WASHINGTON — The Postal Service had a net loss of more than a billion dollars in the third quarter of the fiscal year, the agency said Wednesday.
For the quarter ended June 30, the loss was $1.1 billion, which officials blamed on reduced mail volume in the slowed economy, coupled with rapidly rising transport costs because of high fuel prices.
The post office is working to deal with its losses by cutting costs. The agency has reduced its staff by about 100,000 since 2000 and is offering early retirement to some clerks, mail handlers and supervisors.
While the post office operated in the black the last four years, using the money to pay down debts, it has faced significant losses in the past. For example, it was $1.5 billion in the red in 1991, and was down $1.7 billion in 1993. The post office does not receive a government subsidy for operations.
For the quarter, operating revenue was $17.9 billion, down $437 million, or 2.4 percent, compared with the same period last year. Operating expenses totaled $19.0 billion, an increase of $178 million, or 1.0 percent, from the third quarter last year.

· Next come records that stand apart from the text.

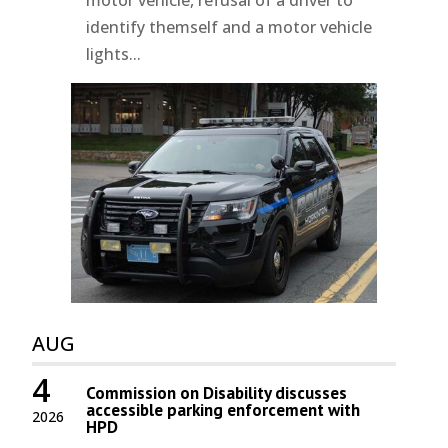
identify themself and a motor vehicle
lights...
AUG
4
Commission on Disability discusses
accessible parking enforcement with
2026
HPD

Total mail volume was 48.5 billion pieces, a 5.5 percent drop from the same period last year.
The agency said its fiscal 2008 year-to-date net loss totals $1.13 billion after nearly breaking even in the first two quarters.
Meanwhile, the post office said on-time delivery reached record highs for all three categories of first-class mail the Postal Service tracks. Overnight service was 97 percent on-time, up from 96 percent during the same period last year. Two-day service was 95 percent on-time, up from 93 percent, and three-day service was 94 percent on-time, up from 91 percent.
Postage rates rose a penny in May to the current 42-cent price. Another increase is expected next May, with the amount to be announced in February. Any increase is limited to the rate of inflation.